I did a thing this week.
I left my job.
I already posted about this, but now it’s officially happened. My last day was yesterday. It was eerily similar to the day I decided I couldn’t let that job be my life anymore. I guess it was an appropriate send-off. I finished my day, sat in my car for an hour trying to get home because of a Trump rally (deep, calming breaths on that), packed a bag, and took off for my parents’ place.
I have my own place. I’m financially solid. Don’t misunderstand that. My parents live on the Indian River in Florida, and they’re out of town this week. I’m cat-sitting. And as I sit here typing this, I’m also staring out at Kennedy Space Center and the rocket set to launch tomorrow (well, originally last night, but they’re postponed a lot).
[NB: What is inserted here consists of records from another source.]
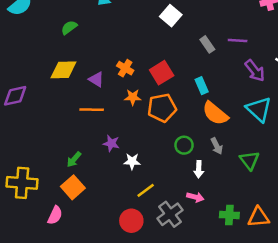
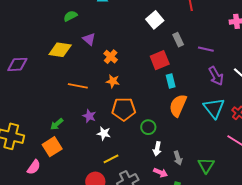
gray rectangle: (207, 44) -> (178, 40), moved
red square: (162, 73) -> (160, 60), moved
purple triangle: (96, 79) -> (89, 39), moved
orange pentagon: (162, 108) -> (124, 109), moved
orange semicircle: (215, 113) -> (178, 105), turned 65
gray arrow: (217, 146) -> (178, 158), moved
green triangle: (250, 160) -> (206, 165), moved
pink arrow: (195, 197) -> (160, 173), moved

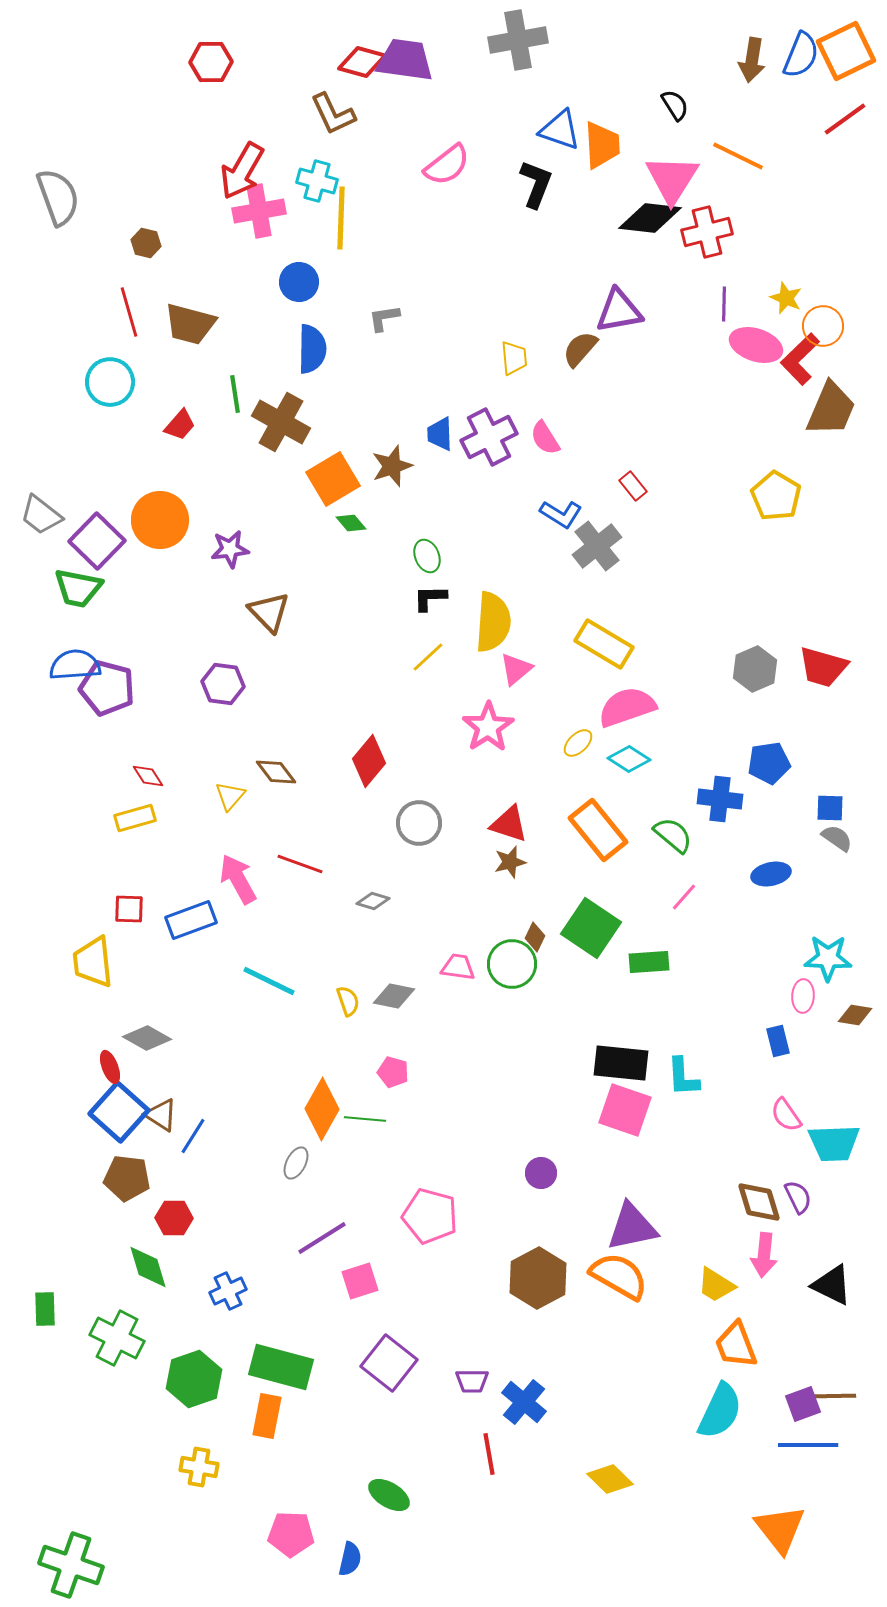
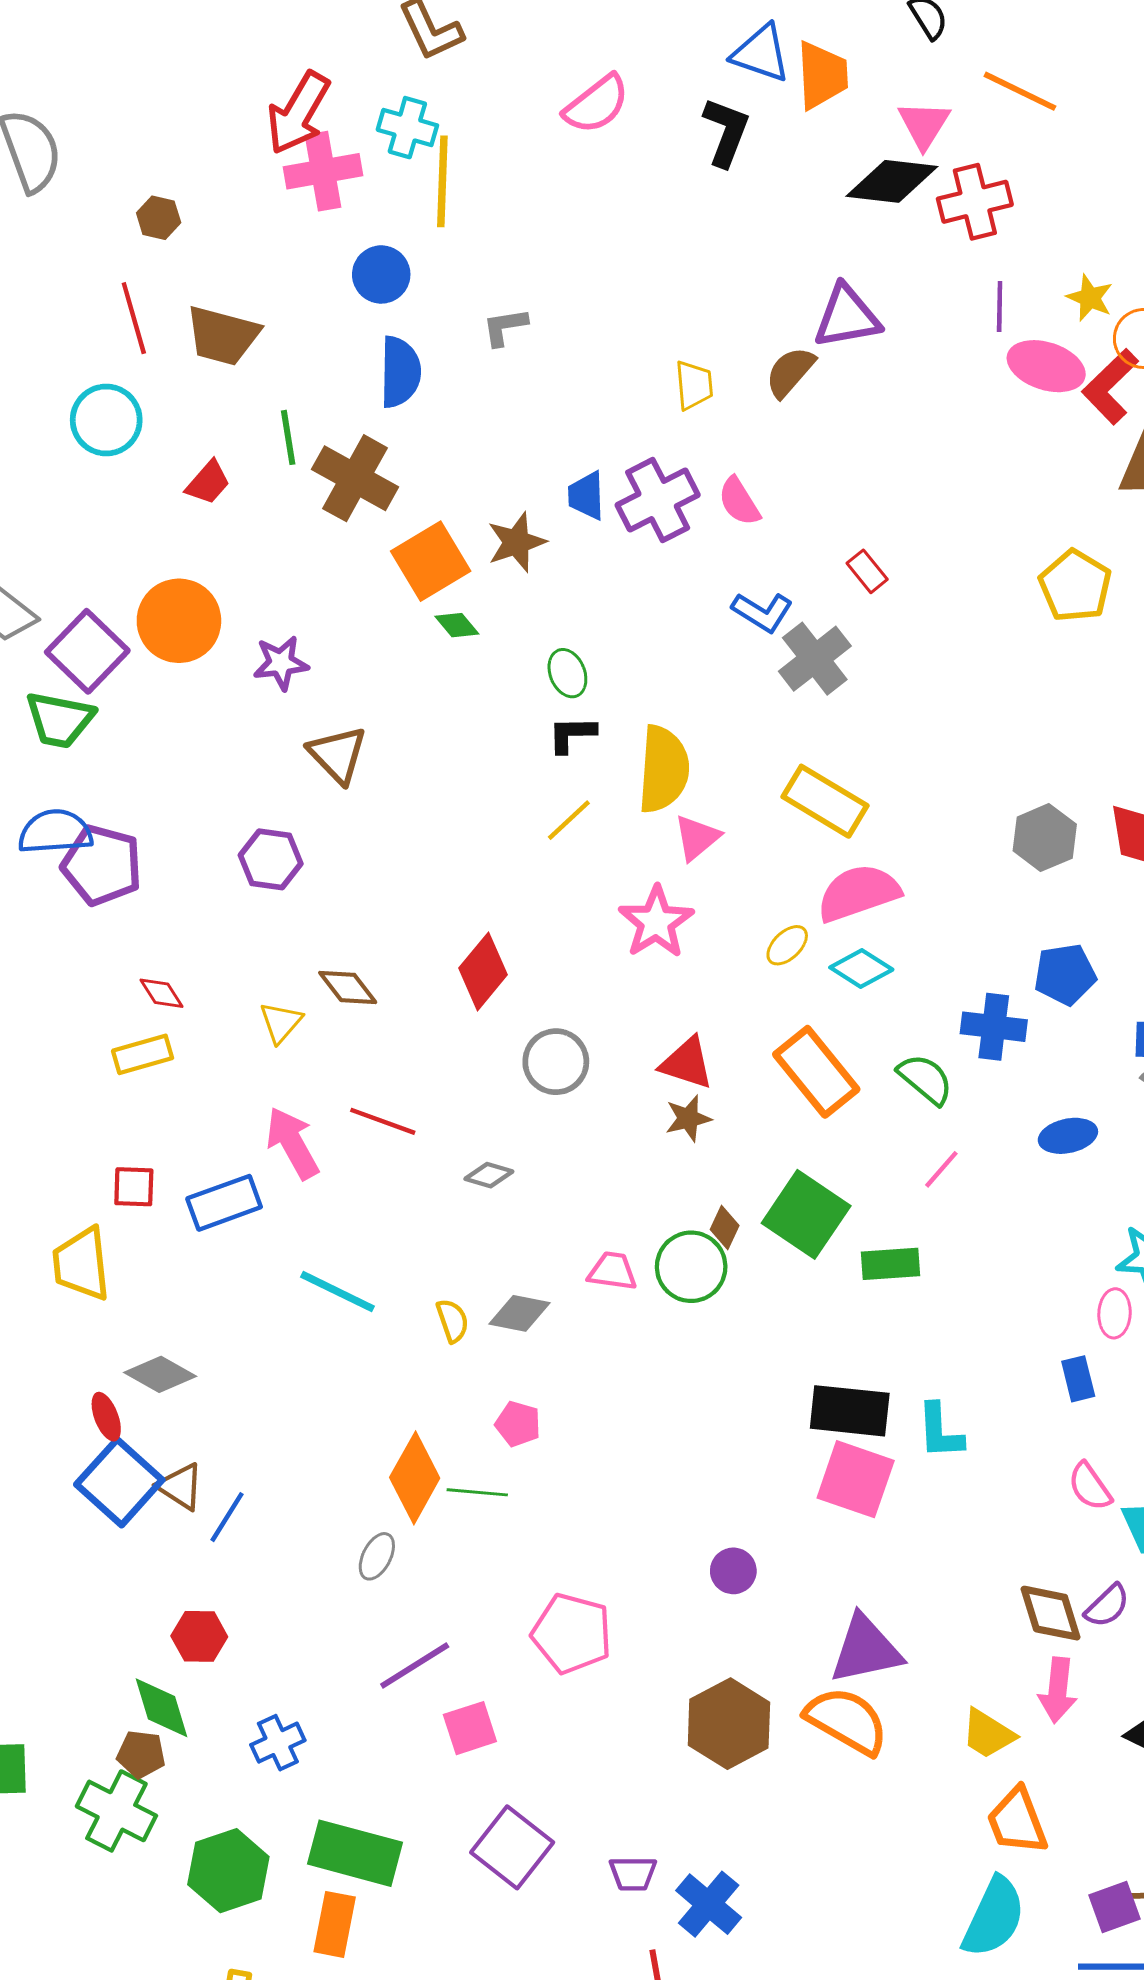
pink triangle: (672, 179) -> (924, 125), size x0.7
brown pentagon: (127, 1178) -> (141, 1754), moved, size x0.7
purple semicircle: (798, 1197) -> (1107, 1606), turned 72

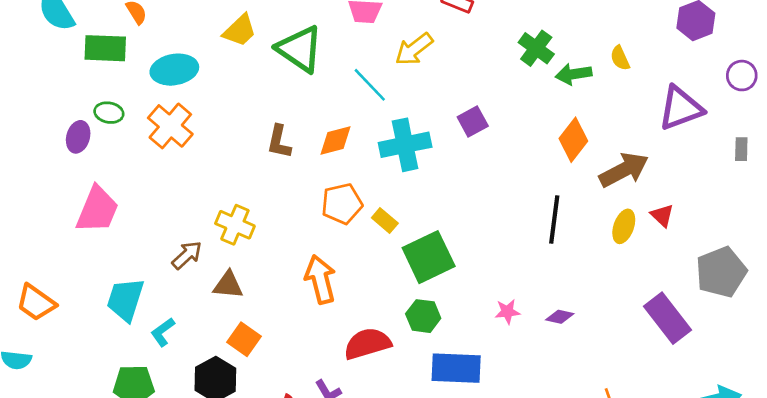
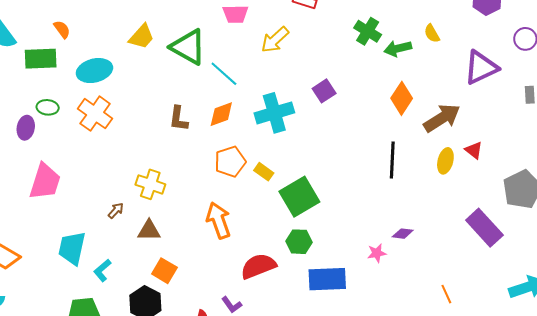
cyan line: (370, 85) -> (224, 74), moved
brown arrow: (187, 255) -> (116, 210), size x0.7
pink star: (507, 312) -> (377, 253), moved

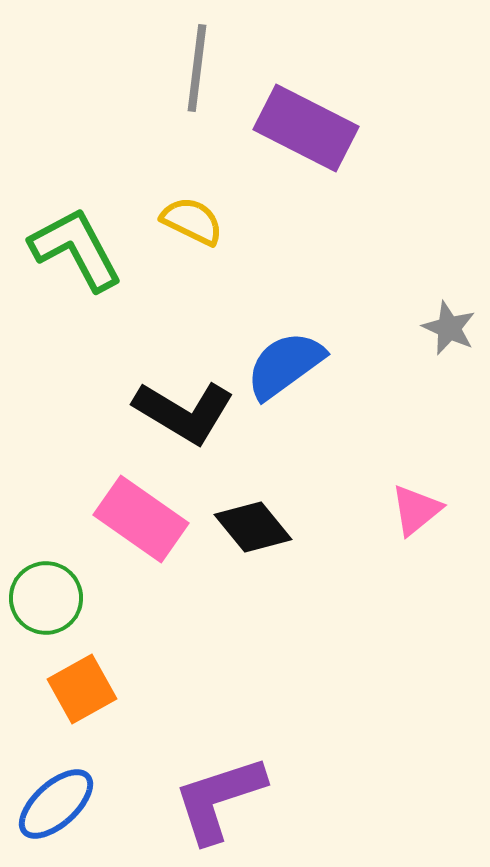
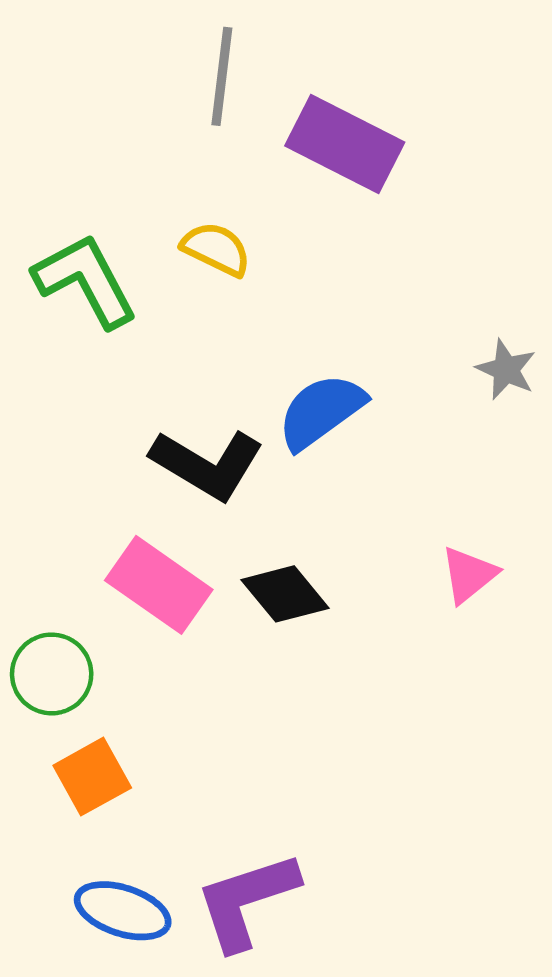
blue ellipse: (56, 804) -> (123, 911), moved, turned 60

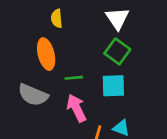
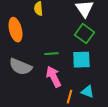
orange ellipse: (46, 54) -> (15, 30), moved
It is idyllic. I needed this.
And I am extremely lucky right now. I haven’t had any disasters in a long time, and I happen to not have much in the way of expensive tastes. I don’t do fashion or make-up. I don’t drink or eat meat. I’m not into cars or video games or concerts. I worked concerts for a decade. I love live music, but I get mad paying for tickets. This vacation is way better to me than a cruise or a trip around the world. It’s all luck that my tastes happen to be really cheap. Just like, in these times, I’m lucky to be an introvert. And all of that means I’ve been able to save up enough money on $14/hr to pursue a dream for at least a little while.
And put in some fucking work. This is my first day off, and I’ve already watched 4 hours of marketing webinars. I made breakfast to webinar, I did my yoga to webinar, I didn’t pause webinar until I started this post. I know I can write, and I know I cannot market. I need to do more writing, but I REALLY need to do real marketing.
This isn’t it. This is a ramble and, if anything, negative marketing, because this is how I tell you all that A Halloween Angel For Hazel just came out. And as much as a lot of these marketing advice snippets say that newsletters should be personal, subscribers don’t want sales flyers, the newsletters of all the NYTBS authors I subscribe to ARE sales flyers and that IS all I want from them. Don’t bury the pitch under a story about growing up in Boise like a recipe blogger. But here I am recipe blogging.
Also, I’m going to write alien romance after I finish Candy For Demons. This is a really dumb move, as I feel like the demon and alien romance markets don’t cross so much, but I am inclined to do dumb things. I WILL continue doing demon stuff (and maybe shifter? I don’t know, that was a colossal flop), but I’m going to spread my wings a bit more, first.